"Innocence has a power evil cannot imagine" I watched this film the other day. It was called Pan's Labyrinth. A film by Guillermo Del Toro, friend and colleague of Alfonso Cuaron, creator of Y Tu Mama Tambien, Pan's Labyrinth was screened at the 2006 Cannes Film Festival.
It is a spanish film, set in the era of the world wars and Nazism, and in particular, in the time of the Spanish civil war - it was a story of a little girl who attempts to live in fantasy, in order to survive the harshness of reality. The reality is that she doesn't know who her father is, and that her mother is pregnant with the child of a Franco-Nazi Captain. And the reality is what's happening all around her. Violence and brutality of the spanish people at the hands of the right wing 'Franco-ans'. Her fantasy is that she is a princess of the underworld and has to complete three tasks before she can return to her world where she will reign as princess. Reality and fantasy entwine at very significant junctures of the film. The sheer innocence of the girl is a stark contrast to the grotesque brutality of the Captain. And as the film proceeds, the death of innocence and the triumph of evil seem more and more apparent. The end...while I don't want to give away too much, because I really really think it's a film worth watching, is bittersweet.
But it devastated me. For days I sat up thinking about the film. I think I saw something of me, in that film. The film spoke to me. Reality was so harsh and so real. I became acutely aware of the number of times I've been told that I live in a world that
isnt real. That I live in a happy place where things happen in a way that they don't, in reality. That I live in a world much much less cruel than it really is. And that sometimes I deny reality because in my world, it isnt like that. It's true...I do live in a world that is, in some ways, far from reality.

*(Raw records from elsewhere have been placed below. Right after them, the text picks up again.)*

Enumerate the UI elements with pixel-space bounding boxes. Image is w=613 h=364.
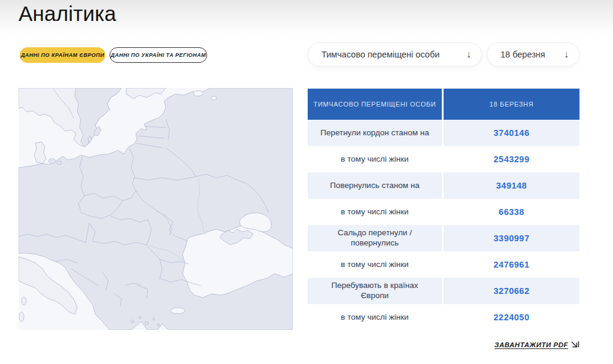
table-row: Перебувають в країнах Європи 3270662	[308, 278, 579, 304]
download-pdf-label: ЗАВАНТАЖИТИ PDF	[494, 341, 568, 348]
page-title: Аналітика	[19, 2, 116, 26]
table-header-date: 18 БЕРЕЗНЯ	[444, 89, 579, 120]
row-value: 3270662	[444, 278, 579, 304]
metric-dropdown-value: Тимчасово переміщені особи	[321, 50, 439, 59]
row-value: 3390997	[444, 225, 579, 251]
row-label: в тому числі жінки	[308, 251, 444, 278]
row-label: Сальдо перетнули / повернулись	[308, 225, 444, 251]
filter-button-ukraine-regions[interactable]: ДАННІ ПО УКРАЇНІ ТА РЕГІОНАМ	[110, 47, 207, 63]
row-label: в тому числі жінки	[308, 146, 444, 172]
statistics-table: ТИМЧАСОВО ПЕРЕМІЩЕНІ ОСОБИ 18 БЕРЕЗНЯ Пе…	[308, 89, 579, 330]
date-dropdown-value: 18 березня	[500, 50, 545, 59]
download-pdf-link[interactable]: ЗАВАНТАЖИТИ PDF	[494, 339, 579, 350]
row-label: Повернулись станом на	[308, 172, 444, 199]
table-row: Сальдо перетнули / повернулись 3390997	[308, 225, 579, 251]
map-land-group	[19, 88, 293, 330]
table-header-row: ТИМЧАСОВО ПЕРЕМІЩЕНІ ОСОБИ 18 БЕРЕЗНЯ	[308, 89, 579, 120]
arrow-down-right-icon	[571, 341, 579, 349]
table-row: в тому числі жінки 2224050	[308, 304, 579, 330]
row-label: Перетнули кордон станом на	[308, 120, 444, 146]
row-label: в тому числі жінки	[308, 199, 444, 225]
chevron-down-icon: ↓	[564, 50, 569, 59]
row-value: 3740146	[444, 120, 579, 146]
date-dropdown[interactable]: 18 березня ↓	[487, 43, 579, 66]
row-value: 2543299	[444, 146, 579, 172]
table-row: в тому числі жінки 2476961	[308, 251, 579, 278]
table-row: Перетнули кордон станом на 3740146	[308, 120, 579, 146]
row-label: Перебувають в країнах Європи	[308, 278, 444, 304]
table-row: Повернулись станом на 349148	[308, 172, 579, 199]
chevron-down-icon: ↓	[466, 50, 471, 59]
row-value: 2476961	[444, 251, 579, 278]
row-value: 2224050	[444, 304, 579, 330]
row-value: 349148	[444, 172, 579, 199]
table-header-metric: ТИМЧАСОВО ПЕРЕМІЩЕНІ ОСОБИ	[308, 89, 444, 120]
table-row: в тому числі жінки 2543299	[308, 146, 579, 172]
filter-button-europe-countries[interactable]: ДАННІ ПО КРАЇНАМ ЄВРОПИ	[20, 47, 105, 63]
row-label: в тому числі жінки	[308, 304, 444, 330]
row-value: 66338	[444, 199, 579, 225]
europe-map	[19, 88, 293, 330]
metric-dropdown[interactable]: Тимчасово переміщені особи ↓	[308, 43, 482, 66]
table-row: в тому числі жінки 66338	[308, 199, 579, 225]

But reality is reality isn't it...And I do realise that for brief moments like Ofelia in the film does - that reality is different from her fantasy world, but even as she lies beside the labyrinth, bleeding...her thoughts are of being reunited with her father, the king of the underworld, because she has spilled the blood of an innocent(herself) in the labyrinth..which was the final task before she can be accepted as the Princess again.
I thought about how my world is different from reality. There are some differences that make me afraid. A lot of reality makes me lose faith in a lot of things. And perhaps that's why I hide from it. Accepting those bits of reality means forcing myself to be someone I'm not comfortable being.
I thought of what I thought of friendship, and what friendship really is today. I think friendship goes deeper than facebooks and orkuts(sorry to keep harping on that point), I think friendship goes beyond the "good times". But here I stand, facebook acquaintance to many, wondering what it takes to be a friend in the only way I know how to be, and in the only way other people don't. How am I to fix this disruption of the mundane equillibrium? Should I change? Or should I expect the world to change? The latter seems too much to ask, but the former seems like an injustice to myself and to who I have fought to be, for years now.
I thought of how easily people give up on eachother in the real world. And me, silly me, I still will not. Despite everything. I don't believe in giving up on people. And yet reality triumphs over my world again. Because when I let myself open the doors of denial, and actually look out, I know that sometimes giving up is all you can do. But I can't bring myself to do the same. And it hurts. But no one is to blame for that. Not the person who I refused to give up on, not the other people who warned me to give up. I am to blame. Because I do eventually close those doors of denial upon reality.
Watching the film moved me, but it scared me. As I shed tears,
grabbed the nearest person's arm when something sudden happened, closed my eyes tight when there was too much blood, and jumped out of my skin at other times...I was still just an audience. A spectator. But as soon as the film ended, a panic started oozing into my gut. By the time I came out of the cinema hall, I was completely panic-striken. The word I used then, was "Depression". I was depressed!!
And it is only over the next few days, as I pondered and reflected upon the film, that I realised why.